Now `Donors` is a list of atomgroups, but we need to reduce it to a single atomgroup:

5) Calculate the O-H-A angles and count how many of them are close to 180 degrees. That's how many H-bonds we have.

Now we can check whether the angle between Oxygen donors, hydrogens and acceptors is above a critical threshold (we picked 130 degrees), and save the number of hydrogen bonds into an array:

We have 21 oxygen acceptors, so it's reasonable to expect to detect between 1 and 2 hydrogen bonds per acceptor:

Now let's put it all into a function that we can then call over the entire trajectory:

In [None]:
def hbonds(hyd, acc, don):
    d = distances.capped_distance(acc.positions,
                                  hyd.positions,
                                  max_cutoff=3, 
                                  box=hyd.dimensions, 
                                  return_distances=False)
    a_idx, h_idx = d.T

    a = distances.calc_angles(don.positions[h_idx], hyd.positions[h_idx], acc.positions[a_idx], box=hyd.dimensions)
    a_crit = np.deg2rad(130.0)
    n_hbonds = len(np.where(a > a_crit)[0])
    return n_hbonds

In [None]:
hbonds(Hydrogens, Acceptors, Donors)

### 3. Iterating over the trajectory

When we iterate over the trajectory, the unit cell information and coordinates are automatically updated.
In order to calculate a quantity over the entire trajectory, we can create an empty list and add the property value at each frame.

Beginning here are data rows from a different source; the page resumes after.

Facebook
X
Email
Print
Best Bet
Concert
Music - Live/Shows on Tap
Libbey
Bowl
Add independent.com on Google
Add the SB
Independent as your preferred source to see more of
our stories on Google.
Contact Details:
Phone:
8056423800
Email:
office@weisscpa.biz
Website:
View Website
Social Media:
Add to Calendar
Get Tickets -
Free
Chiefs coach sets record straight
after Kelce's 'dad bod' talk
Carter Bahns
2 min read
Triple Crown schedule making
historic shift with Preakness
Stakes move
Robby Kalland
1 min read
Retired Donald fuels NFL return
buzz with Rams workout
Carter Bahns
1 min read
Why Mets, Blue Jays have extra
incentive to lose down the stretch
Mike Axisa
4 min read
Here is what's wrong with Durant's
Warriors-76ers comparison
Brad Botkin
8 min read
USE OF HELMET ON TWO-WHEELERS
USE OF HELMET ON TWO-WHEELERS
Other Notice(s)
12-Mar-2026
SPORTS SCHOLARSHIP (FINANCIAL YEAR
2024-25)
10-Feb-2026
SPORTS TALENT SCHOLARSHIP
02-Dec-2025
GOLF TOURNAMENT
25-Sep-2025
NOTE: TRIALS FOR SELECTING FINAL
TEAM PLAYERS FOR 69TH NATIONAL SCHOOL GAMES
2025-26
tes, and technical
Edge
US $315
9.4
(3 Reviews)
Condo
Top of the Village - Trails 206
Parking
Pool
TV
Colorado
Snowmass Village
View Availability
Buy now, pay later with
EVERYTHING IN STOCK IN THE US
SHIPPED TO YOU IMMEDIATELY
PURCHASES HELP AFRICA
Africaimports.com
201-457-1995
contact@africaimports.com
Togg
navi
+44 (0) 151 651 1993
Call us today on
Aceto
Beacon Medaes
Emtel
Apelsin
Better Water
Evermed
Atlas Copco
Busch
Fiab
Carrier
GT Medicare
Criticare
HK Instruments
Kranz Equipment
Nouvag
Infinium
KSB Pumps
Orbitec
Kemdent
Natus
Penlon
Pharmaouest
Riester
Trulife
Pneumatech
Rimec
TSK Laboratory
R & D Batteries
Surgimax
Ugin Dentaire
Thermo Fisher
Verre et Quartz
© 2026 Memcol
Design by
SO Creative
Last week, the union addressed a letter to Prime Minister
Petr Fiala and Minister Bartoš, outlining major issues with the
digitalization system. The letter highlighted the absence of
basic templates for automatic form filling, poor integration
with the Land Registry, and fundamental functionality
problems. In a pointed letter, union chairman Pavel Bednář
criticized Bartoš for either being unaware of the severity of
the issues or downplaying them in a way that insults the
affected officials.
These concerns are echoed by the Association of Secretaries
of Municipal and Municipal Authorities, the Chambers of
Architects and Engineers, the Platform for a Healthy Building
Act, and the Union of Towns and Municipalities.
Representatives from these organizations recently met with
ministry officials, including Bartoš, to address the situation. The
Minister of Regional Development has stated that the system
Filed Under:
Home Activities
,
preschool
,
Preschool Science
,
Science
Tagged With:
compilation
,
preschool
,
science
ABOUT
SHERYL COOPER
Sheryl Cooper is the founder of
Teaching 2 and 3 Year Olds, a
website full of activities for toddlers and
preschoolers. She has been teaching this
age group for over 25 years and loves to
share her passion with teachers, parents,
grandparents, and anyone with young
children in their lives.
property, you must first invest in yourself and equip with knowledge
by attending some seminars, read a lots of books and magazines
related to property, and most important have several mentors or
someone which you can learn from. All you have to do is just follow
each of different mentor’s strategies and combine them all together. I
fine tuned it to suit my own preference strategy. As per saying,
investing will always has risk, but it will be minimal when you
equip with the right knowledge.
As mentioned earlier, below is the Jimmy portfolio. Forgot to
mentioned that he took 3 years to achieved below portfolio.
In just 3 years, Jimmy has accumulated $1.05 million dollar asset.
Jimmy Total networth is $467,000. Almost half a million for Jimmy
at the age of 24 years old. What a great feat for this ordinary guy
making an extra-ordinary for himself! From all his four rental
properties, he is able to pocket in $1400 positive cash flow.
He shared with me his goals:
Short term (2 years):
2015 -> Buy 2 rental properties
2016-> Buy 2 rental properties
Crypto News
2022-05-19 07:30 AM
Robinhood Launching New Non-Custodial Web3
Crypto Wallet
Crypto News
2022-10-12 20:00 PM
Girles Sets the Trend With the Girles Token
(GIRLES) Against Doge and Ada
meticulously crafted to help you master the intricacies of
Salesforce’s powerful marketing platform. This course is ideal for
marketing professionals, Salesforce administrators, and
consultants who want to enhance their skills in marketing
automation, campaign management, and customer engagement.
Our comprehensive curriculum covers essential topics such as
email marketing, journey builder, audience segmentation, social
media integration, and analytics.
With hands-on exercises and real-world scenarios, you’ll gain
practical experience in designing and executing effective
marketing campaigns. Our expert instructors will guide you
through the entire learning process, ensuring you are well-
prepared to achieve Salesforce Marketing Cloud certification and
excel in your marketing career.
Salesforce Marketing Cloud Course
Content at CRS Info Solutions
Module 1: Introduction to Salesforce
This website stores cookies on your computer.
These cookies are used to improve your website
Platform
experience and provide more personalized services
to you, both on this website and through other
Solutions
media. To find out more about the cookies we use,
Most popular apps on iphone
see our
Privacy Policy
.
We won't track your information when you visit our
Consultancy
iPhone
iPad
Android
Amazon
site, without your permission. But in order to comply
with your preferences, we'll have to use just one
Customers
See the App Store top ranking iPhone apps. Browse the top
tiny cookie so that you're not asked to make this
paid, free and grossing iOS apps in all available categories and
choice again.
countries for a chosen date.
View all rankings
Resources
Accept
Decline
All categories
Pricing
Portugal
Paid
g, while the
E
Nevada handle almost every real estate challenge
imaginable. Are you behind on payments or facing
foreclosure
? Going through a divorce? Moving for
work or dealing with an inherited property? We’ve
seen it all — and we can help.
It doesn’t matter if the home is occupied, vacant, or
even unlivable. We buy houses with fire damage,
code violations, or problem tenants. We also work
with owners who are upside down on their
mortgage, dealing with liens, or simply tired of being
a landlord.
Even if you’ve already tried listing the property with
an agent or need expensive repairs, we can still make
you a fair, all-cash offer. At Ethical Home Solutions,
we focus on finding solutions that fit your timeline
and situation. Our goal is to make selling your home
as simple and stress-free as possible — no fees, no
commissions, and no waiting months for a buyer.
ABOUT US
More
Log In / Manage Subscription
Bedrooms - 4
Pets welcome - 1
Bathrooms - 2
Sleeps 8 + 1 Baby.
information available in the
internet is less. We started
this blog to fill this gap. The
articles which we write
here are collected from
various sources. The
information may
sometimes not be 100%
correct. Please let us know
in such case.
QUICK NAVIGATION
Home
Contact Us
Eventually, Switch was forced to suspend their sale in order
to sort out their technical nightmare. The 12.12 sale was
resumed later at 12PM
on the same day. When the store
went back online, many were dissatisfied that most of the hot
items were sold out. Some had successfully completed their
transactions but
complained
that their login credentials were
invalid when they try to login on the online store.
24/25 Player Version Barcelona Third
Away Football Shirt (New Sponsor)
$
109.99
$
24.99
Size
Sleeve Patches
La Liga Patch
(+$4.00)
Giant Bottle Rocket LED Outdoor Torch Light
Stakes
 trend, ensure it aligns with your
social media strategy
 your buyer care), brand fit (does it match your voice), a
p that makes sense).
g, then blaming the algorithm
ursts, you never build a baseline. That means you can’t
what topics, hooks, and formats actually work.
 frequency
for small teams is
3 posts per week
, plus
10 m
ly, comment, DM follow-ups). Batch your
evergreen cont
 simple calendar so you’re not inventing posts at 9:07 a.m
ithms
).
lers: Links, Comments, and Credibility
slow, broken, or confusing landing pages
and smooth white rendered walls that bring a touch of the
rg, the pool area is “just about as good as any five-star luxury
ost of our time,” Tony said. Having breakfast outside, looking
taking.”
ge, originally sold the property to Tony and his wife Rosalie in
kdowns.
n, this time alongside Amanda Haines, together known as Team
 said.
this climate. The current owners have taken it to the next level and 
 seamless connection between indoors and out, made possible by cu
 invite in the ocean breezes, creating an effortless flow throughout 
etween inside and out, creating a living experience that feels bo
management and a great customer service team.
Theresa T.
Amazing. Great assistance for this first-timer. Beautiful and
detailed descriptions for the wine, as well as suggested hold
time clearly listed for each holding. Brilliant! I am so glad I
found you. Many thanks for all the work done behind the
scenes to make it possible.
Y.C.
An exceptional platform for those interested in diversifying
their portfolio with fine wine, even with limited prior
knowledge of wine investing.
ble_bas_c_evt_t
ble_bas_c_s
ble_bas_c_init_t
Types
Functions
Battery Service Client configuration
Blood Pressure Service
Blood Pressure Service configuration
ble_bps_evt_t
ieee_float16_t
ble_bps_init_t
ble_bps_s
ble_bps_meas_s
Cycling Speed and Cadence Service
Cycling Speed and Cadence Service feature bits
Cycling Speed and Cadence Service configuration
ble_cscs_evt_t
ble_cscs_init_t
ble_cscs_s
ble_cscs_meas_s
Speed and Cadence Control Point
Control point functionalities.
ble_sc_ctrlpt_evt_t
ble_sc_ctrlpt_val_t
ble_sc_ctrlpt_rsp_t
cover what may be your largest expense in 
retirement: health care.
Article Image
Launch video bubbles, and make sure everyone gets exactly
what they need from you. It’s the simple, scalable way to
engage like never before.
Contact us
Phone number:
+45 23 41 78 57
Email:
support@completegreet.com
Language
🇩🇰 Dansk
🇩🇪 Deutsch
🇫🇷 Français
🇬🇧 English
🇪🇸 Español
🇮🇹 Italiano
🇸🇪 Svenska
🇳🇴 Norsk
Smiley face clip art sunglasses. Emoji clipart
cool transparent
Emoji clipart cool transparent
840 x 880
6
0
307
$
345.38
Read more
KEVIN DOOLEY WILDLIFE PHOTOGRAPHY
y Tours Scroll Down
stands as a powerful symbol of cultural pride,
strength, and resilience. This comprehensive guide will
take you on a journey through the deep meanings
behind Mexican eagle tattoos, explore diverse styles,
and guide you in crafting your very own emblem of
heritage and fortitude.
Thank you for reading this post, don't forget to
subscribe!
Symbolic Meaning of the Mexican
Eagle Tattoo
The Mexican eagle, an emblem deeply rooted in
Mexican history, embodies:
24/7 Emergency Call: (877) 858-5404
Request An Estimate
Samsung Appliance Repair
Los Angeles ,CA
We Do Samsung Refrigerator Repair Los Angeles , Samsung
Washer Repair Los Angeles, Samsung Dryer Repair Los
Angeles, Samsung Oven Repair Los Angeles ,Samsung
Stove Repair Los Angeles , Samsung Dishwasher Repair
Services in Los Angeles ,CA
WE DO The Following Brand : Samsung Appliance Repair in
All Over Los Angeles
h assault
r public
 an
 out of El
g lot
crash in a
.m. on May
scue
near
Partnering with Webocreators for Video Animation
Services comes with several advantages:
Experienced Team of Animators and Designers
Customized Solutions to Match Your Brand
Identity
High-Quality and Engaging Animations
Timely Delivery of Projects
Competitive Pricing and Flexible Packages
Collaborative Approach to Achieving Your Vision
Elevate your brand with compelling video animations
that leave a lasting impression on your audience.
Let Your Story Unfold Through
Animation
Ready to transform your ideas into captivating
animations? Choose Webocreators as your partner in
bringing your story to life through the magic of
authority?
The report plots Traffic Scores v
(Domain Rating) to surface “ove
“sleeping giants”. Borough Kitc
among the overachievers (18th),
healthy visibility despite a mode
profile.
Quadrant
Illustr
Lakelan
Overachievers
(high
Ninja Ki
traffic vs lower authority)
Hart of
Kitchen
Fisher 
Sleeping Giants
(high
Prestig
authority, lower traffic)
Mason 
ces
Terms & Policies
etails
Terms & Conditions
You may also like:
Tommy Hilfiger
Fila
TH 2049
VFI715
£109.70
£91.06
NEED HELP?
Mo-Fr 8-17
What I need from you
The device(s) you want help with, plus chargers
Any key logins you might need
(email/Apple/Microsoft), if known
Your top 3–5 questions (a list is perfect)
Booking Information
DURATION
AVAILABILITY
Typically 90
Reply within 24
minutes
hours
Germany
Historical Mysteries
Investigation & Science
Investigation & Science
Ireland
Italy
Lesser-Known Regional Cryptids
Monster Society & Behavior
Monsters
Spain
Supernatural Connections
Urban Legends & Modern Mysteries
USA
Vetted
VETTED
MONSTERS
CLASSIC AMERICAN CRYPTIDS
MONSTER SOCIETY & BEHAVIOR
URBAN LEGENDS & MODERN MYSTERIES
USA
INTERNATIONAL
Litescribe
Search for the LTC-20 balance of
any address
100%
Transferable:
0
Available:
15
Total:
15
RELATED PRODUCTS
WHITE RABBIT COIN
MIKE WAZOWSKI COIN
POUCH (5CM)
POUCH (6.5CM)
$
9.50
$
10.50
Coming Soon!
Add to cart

We can use the function `hbonds` we just created, and write a function that iterates over the trajectory calling `hbonds` for each step:

In [None]:
def count_hbonds(u):
    hb = []
    hyd = u.atoms.select_atoms("type HW")
    acc = u.atoms.select_atoms("type os oh")
    don = []
    for H in hyd:
        O = H.bonded_atoms[0]
        don.append(O)
    don = sum(don)
    for ts in u.trajectory:
        hb.append(hbonds(hyd, acc, don))
    return hb

In [None]:
HB=count_hbonds(u)

Now we can plot the results:

In [None]:
fig, ax =  plt.subplots()
ax.plot(HB)
ax.set_ylabel('Hydrogen Bonds')
ax.set_xlabel('frame')

plt.show()

### 4. Check the distribution of angles and distances

Our function only returns the *number* of hydrogen bonds, but it's interesting to check whether our criteria (3 Å cutoff and angle > 130 deg) are reasonable.
In order to do this, we iterate over the trajectory again but this time we keep track of all distances and angles, 
plotting them in a 2D histogram:

In [None]:
def plot_hbonds(u):
    hyd = u.atoms.select_atoms("type HW")
    acc = u.atoms.select_atoms("type os oh")
    don = []
    for H in hyd:
        O = H.bonded_atoms[0]
        don.append(O)
    don = sum(don)
    dist=[]
    ang=[]
    for ts in u.trajectory:

        idx, d = distances.capped_distance(acc.positions,
                                  hyd.positions,
                                  max_cutoff=5, 
                                  box=u.dimensions, 
                                  return_distances=True)
        Aix, Hix = idx.T
        dist.append(d)
        ang.append(distances.calc_angles(don.positions[Hix], hyd.positions[Hix], acc.positions[Aix], box=u.dimensions))
    dist=np.concatenate(dist)
    ang=np.concatenate(ang)
    return dist, ang

In [None]:
D, A = plot_hbonds(u)

In [None]:
histogram, xedges, yedges = np.histogram2d(D, np.rad2deg(A),
                                           bins=40,
                                           range=[[0.5, 5.0], [0.0, 180.0]])

In [None]:
cmap=sns.cubehelix_palette(start=.9, rot=-.6,light=1, as_cmap=True)
# define boundaries of image
extent = [xedges[0], xedges[-1], yedges[0], yedges[-1]]
# plot the histogram
plt.cla()
plt.imshow(histogram.T, extent=extent,cmap=cmap,
           origin='lower', aspect='auto',
           interpolation='gaussian')
# plot the geometric definition of hbonds we used
plt.plot([0.0, 3.0], [130.0, 130.0], color='k', ls=':', lw=3.0)
plt.plot([3.0, 3.0], [130.0, 180.0], color='k', ls=':', lw=3.0)


plt.xlim((0.5, 3.5))
plt.ylim((0.0, 180.0))

plt.title('Contour map of hydrogen bonding')
plt.xlabel('Distance (Å)')
plt.ylabel('Angle (degrees)')
plt.show()

It's clear that the cutoffs we impose capture quite well our hydrogen bonds; most of them are located around 170 degrees and 1.7 Å.


What is the other dark spot at 3Å / 60 degrees?